Cette volonté d’adhérer à la CEDEAO, qui est en conformité avec les dispositions du Traité fondateur de cette communauté et en satisfaction totale de ses critères d’adhésion, s’inscrit dans la Vision Royale de l’intégration régionale comme clé de voute du décollage économique de l’Afrique.
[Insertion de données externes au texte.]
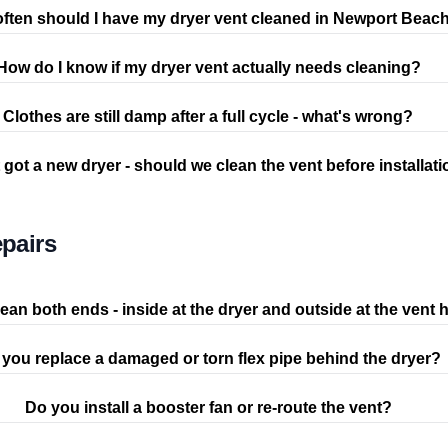
ften should I have my dryer vent cleaned in Newport Beac
How do I know if my dryer vent actually needs cleaning?
Clothes are still damp after a full cycle - what's wrong?
 got a new dryer - should we clean the vent before installat
pairs
ean both ends - inside at the dryer and outside at the vent
you replace a damaged or torn flex pipe behind the dryer?
Do you install a booster fan or re-route the vent?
Elle intervient également dans la droite ligne de la politique africaine du Souverain, couronnée par le retour du Royaume à l’Union Africaine.

Ainsi, le Maroc concrétise sa disposition à contribuer aux activités de la CEDEAO et à apporter sa plus-value à son action, notamment dans les domaines de la stabilité, du progrès économique et du développement humain durable.

La demande d’adhésion traduit également dans les faits l’engagement du Royaume à relever, conjointement avec les pays membres de la CEDEAO et solidairement avec eux, les défis auxquels la région est confrontée.